:: What needs to be done ::
Could you restate word for word each line from the top of the listing below through the line containing "Levesque, Joseph N"? Keep the pictures out.

:: Dataset excerpts ::
-- Opening Marker --

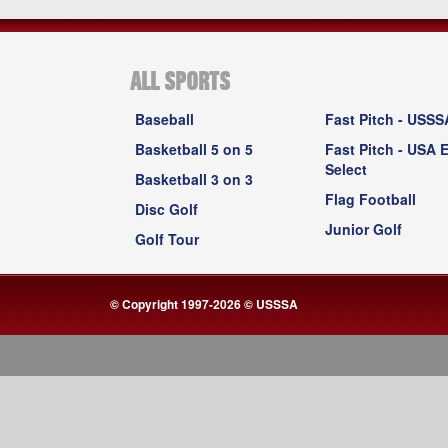
ALL SPORTS
Baseball
Fast Pitch - USSS
Basketball 5 on 5
Fast Pitch - USA E
Select
Basketball 3 on 3
Flag Football
Disc Golf
Junior Golf
Golf Tour
© Copyright 1997-2026 © USSSA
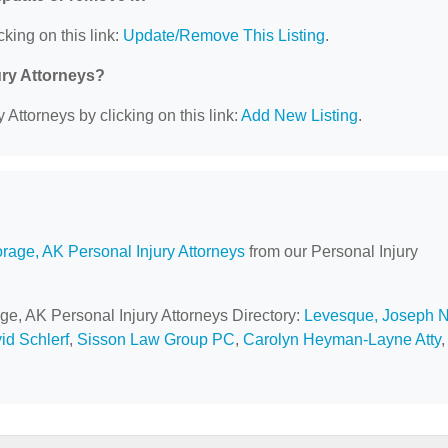
cking on this link:
Update/Remove This Listing
.
ury Attorneys?
 Attorneys by clicking on this link:
Add New Listing
.
rage, AK Personal Injury Attorneys
from our Personal Injury
ge, AK Personal Injury Attorneys Directory:
Levesque, Joseph N
id Schlerf
,
Sisson Law Group PC
,
Carolyn Heyman-Layne Atty
,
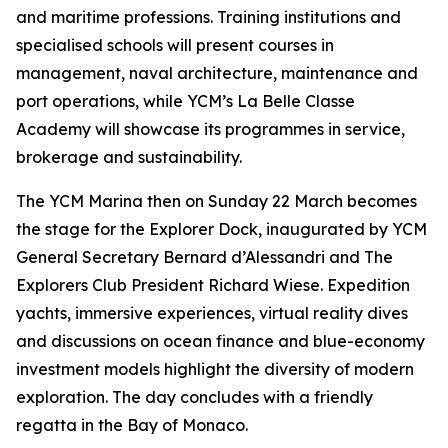
and maritime professions. Training institutions and
specialised schools will present courses in
management, naval architecture, maintenance and
port operations, while YCM’s La Belle Classe
Academy will showcase its programmes in service,
brokerage and sustainability.
The YCM Marina then on Sunday 22 March becomes
the stage for the Explorer Dock, inaugurated by YCM
General Secretary Bernard d’Alessandri and The
Explorers Club President Richard Wiese. Expedition
yachts, immersive experiences, virtual reality dives
and discussions on ocean finance and blue-economy
investment models highlight the diversity of modern
exploration. The day concludes with a friendly
regatta in the Bay of Monaco.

-- Closing Marker --

:: Expected output ::
ALL SPORTS
Baseball
Fast Pitch - USSS
Basketball 5 on 5
Fast Pitch - USA E
Select
Basketball 3 on 3
Flag Football
Disc Golf
Junior Golf
Golf Tour
© Copyright 1997-2026 © USSSA
cking on this link:
Update/Remove This Listing
.
ury Attorneys?
 Attorneys by clicking on this link:
Add New Listing
.
rage, AK Personal Injury Attorneys
from our Personal Injury
ge, AK Personal Injury Attorneys Directory:
Levesque, Joseph N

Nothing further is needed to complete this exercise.